Леонид Матвеевич чуть не опоздал на поезд. Вернувшись в свое купе, сразу же лег спать. Однако забывался ненадолго, то и дело открывал глаза, почувствовав, что поезд сбавляет ход перед новой остановкой. «Наверное, Кинель... А это, конечно, Степная...» безошибочно угадывал он, не поднимаясь с нижней полки. Наконец, встал: к чему обманывать себя, все равно не уснешь до Южноуральска. Переоделся, тщательно сложил вещички в чемодан, закурил и подошел к окну.
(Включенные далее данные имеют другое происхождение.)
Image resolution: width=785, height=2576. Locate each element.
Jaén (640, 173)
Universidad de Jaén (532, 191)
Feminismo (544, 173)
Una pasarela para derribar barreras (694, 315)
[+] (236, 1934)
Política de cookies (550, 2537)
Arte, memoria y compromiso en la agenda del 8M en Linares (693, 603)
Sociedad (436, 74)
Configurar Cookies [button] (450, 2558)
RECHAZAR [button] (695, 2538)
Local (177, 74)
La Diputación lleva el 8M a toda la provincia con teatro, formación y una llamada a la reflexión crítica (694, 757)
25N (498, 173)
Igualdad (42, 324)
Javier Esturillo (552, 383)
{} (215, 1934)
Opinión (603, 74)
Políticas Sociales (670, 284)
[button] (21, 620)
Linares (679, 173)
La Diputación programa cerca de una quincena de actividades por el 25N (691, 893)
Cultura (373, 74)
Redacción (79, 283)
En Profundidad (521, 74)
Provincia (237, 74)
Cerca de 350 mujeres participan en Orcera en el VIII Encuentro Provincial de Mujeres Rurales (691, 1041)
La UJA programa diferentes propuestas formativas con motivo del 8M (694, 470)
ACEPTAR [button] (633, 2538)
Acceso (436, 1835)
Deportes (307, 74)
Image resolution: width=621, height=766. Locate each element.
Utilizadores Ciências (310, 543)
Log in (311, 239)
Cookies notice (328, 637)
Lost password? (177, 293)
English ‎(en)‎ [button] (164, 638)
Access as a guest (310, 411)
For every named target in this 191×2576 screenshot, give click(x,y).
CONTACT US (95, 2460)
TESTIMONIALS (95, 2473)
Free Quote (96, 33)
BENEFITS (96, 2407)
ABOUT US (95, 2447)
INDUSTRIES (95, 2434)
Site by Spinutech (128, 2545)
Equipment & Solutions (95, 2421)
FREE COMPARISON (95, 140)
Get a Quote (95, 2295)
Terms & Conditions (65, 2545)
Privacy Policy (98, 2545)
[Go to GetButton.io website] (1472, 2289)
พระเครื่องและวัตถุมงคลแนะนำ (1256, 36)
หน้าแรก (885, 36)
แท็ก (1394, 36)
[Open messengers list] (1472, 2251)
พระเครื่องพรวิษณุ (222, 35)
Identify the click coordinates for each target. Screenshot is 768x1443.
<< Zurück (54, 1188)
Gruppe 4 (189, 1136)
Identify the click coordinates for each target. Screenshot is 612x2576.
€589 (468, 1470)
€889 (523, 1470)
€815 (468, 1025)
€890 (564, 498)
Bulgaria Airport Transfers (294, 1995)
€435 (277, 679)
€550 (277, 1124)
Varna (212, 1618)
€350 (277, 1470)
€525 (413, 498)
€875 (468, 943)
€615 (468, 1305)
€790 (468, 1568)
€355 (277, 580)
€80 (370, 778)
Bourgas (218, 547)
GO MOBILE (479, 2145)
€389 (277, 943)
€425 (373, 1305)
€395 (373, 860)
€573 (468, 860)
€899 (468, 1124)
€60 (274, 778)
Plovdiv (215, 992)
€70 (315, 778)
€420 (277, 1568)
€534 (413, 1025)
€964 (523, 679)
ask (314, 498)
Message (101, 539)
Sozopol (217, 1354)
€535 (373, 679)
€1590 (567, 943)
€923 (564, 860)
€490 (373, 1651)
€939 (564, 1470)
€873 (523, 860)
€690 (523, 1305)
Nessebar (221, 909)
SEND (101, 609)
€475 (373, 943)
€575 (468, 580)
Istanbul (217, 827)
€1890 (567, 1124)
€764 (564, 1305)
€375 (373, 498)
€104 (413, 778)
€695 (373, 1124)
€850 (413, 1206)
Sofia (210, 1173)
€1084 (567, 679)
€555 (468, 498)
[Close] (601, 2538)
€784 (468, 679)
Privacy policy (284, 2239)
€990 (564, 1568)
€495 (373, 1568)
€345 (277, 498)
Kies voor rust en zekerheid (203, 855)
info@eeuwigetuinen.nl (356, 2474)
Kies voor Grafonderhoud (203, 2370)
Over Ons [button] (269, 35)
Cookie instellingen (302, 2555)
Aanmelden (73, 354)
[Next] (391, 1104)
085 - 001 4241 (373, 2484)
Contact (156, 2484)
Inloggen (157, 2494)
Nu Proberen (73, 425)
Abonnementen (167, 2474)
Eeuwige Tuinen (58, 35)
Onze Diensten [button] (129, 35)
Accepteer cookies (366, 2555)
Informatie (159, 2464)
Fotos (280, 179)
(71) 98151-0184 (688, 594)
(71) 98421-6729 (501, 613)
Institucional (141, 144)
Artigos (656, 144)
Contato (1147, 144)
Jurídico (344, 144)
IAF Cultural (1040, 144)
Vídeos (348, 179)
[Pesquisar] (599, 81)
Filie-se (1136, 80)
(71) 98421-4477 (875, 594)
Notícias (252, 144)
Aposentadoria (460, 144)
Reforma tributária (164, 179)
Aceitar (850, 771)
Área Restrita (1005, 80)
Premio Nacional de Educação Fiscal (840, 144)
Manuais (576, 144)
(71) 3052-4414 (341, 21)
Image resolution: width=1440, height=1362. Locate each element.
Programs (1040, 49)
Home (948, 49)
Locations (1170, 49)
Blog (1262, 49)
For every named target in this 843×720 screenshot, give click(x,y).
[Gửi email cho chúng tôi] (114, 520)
Начинало светать. Густо-синяя ночь сделалась светло-синей, водянистой, как разбавленные чернила. Московский скорый подходил к Степной. Где-то тут, близ торгового села, совсем еще зеленый паренек всю осень проработал уполномоченным по хлебозаготовкам. У него был мандат окружкома партии и даже наган с двумя, случайно уцелевшими патронами. С утра до вечера он пропадал в полях, сердито подгоняя нерасторопных бригадиров. Бывало, что и сам садился на лобогрейку, отобранную у кулака, ликвидированного как класс, и, так сказать, для личного примера лихо работал до чертиков в глазах. Помнится, тут он и выучился курить: нельзя же, действительно, чрезвычайному уполномоченному быть красной девицей! Однажды, отпуская ему очередную порцию махорки, продавец сельпо, ехидный старикашка, заметил между прочим, вертя в руках его командировочное удостоверение: «И как это мальцам выдают такие широкие мандаты?» Леонид промолчал, только подумал: «Определенно настоящий подкулачник!» А на другой день ему сообщили, что в деревне появилась дальняя родственница кооператора, сбежавшая откуда-то из-под Акмолинска. Выходит, классовое чутье не подвело уполномоченного! Беглянку немедленно отправил в ГПУ, в Степное, не пожалев и своего нагана для провожатого.

Впрочем, сей наган имел забавную историю. В конце 1929 года семнадцатилетний Ленька Лобов жил в Москве, у тетки, работал «на побегушках» в Гостехиздате. В ту зиму, вслед за двадцатипятитысячниками, уезжали в первые зерносовхозы культбригады Цекамола и Наркомпроса. Ленька, конечно, тоже записался добровольцем; был назначен библиотекарем, и купил на Сухаревке из-под полы наган за три червонца. Ну, посудите сами, возможно ли было отправляться в пекло классовой борьбы без оружия? Во всяком случае, с новенькой «карманной пушкой» тульского происхождения он чувствовал себя бойцом, штурмующим Зимние дворцы мелкобуржуазной стихии.